The wrangling over Yeltsin, his presidency, and his legacy began while he served, continues unabated since his death. During the ‘90s, Russians often echoed two feelings: “Gorbachev and Yeltsin destroyed our country” and “Yeltsin hated Russia and loved America too much.” Today, opinions are no less pointed. In The Moscow Times of 27 April 2007, Alexei Pankin argues that Yeltsin was, “of the same breed (as Lenin). He knew no limits in his thirst for revenge and power.” (“The Proper Resting Place.”) The next day, Alexei Bayer wrote that “Instead of smashing the power of the old bureaucratic party apparatus, reformers and new entrepreneurs began working hand-in-glove with the system to pillage its assets.” (“Both Creator and Creation of a System.” The Moscow Times.com). Some in the west agree with that view. Political pundit Fareed Zakaria believes Yeltsin “made all the wrong moves and made Russia less free.” ( “Boris Yeltsin’s Wrong Moves.” Newsweek, 7 May 2007)
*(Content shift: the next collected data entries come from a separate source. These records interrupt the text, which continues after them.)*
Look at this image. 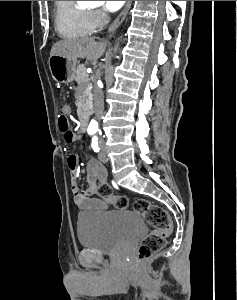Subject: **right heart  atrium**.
<instances>
[{
	"instance_id": "right-heart-atrium-1",
	"label": "right heart atrium",
	"mask_w": 237,
	"mask_h": 300,
	"mask_svg": "<svg viewBox=\"0 0 237 300\" xmlns=\"http://www.w3.org/2000/svg\"><path fill=\"white\" fill-rule=\"evenodd\" d=\"M106 21V16L103 12L95 10L90 12V28L94 30L101 26Z\"/></svg>"
}]
</instances>
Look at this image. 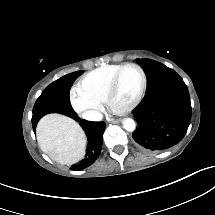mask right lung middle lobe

Conversely, Victor Sonkin and Andrei Illarionov extol Yeltsin’s legacy; Sonkin writes that under Yeltsin “there was never a hint of censorship . . . newspapers and magazines mushroomed everywhere.” (“On coming to power in 1991, Boris Yeltsin broke with Soviet tradition and ushered in a new attitude toward culture.” The Moscow Times.com, 27 April 2007). Illarionov notes that Yeltsin “clung to power and then surrendered it for Russia. He pulled the country out of communism, out of empire and out of its past—for the future. He pushed it forward, toward civilization, openness and freedom.” (“In the End, Yeltsin Went the Way of Freedom.” The Moscow Times.com, 28 April 2007). The Times (London) holds a view close to my own. “Critics . . . may dwell on missed chances and false hopes . . . But in the war of ideas that continues to shape the contemporary world, Boris Yeltsin was a towering force for good. (Quoted in the St. Petersburg Times 27 April 2007).


I recall my conversation from August 1993, with an English speaking bus driver on a trip outside of Moscow. His family, especially his grandparents, was having some economic problems, but he focused on Russians’ freedom to vote, to choose, and on the fact that Gorbachev and Yeltsin had “removed the fear” from which Russians suffered for so long. I remember that conversation, and others, especially with my Russian friends in St. Petersburg. Even at their gloomiest, they would return to the idea of being free. This is what Yeltsin stood for, and underpins my more positive, and lasting, view of him.

Robert R. Thompson is Associate Professor and Co-Chair of Political Science at Arcadia University. In 1995 he received a grant from the American Political Science Association to conduct research in the Russian Foreign Policy Archive in Moscow. He has also won several Arcadia University grants for travel, under the auspices of the Council on International Educational Exchange, to participate in special study programs for groups of professors in Berlin (1990), Warsaw (1991), Moscow and St. Petersburg, (1996, 1998), and Budapest and Prague (2002,2004). He received Arcadia University grants to conduct research in 2000 and 2002 in Bucharest and Sibiu, Romania and study recent Romanian political developments. Professor Thompson has also led student delegations to model United Nations conferences in Brussels, Athens, Vienna, Heidelberg, and Geneva.